*What you need to do*: Transcribe every line below exactly; no image goes into the output.

○ ○ ○ ○ ○

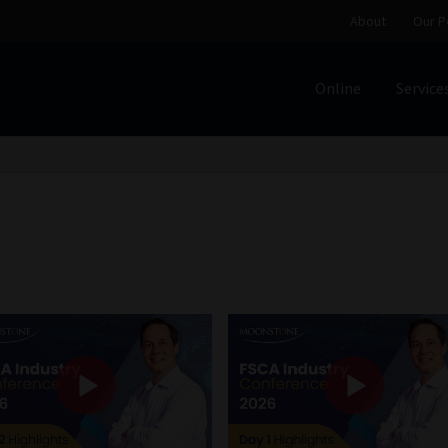
About
Our P
Online
Service
Home
Cart
Checkout
Home
Job Card | MCOM
Job Card | M
Regulatory Exam Body
Services
About
Our People
Advertise on South Africa’s Most Trusted Financial Servi
Jobcard
Library
Workforce Solutions | Book a Consultati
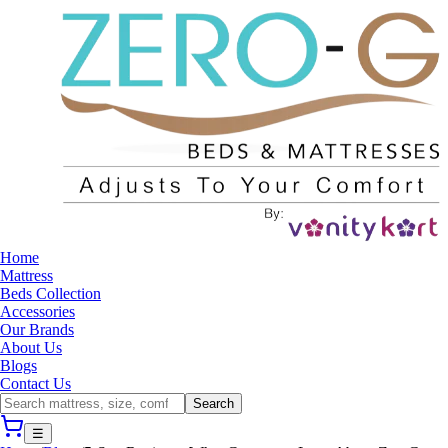
Home
Mattress
Beds Collection
Accessories
Our Brands
About Us
Blogs
Contact Us
Search
☰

○ ○ ○ ○ ○

*Answer space*:
About
Our P
Online
Service
Home
Cart
Checkout
Home
Job Card | MCOM
Job Card | M
Regulatory Exam Body
Services
About
Our People
Advertise on South Africa’s Most Trusted Financial Servi
Jobcard
Library
Workforce Solutions | Book a Consultati
Home
Mattress
Beds Collection
Accessories
Our Brands
About Us
Blogs
Contact Us
Search
☰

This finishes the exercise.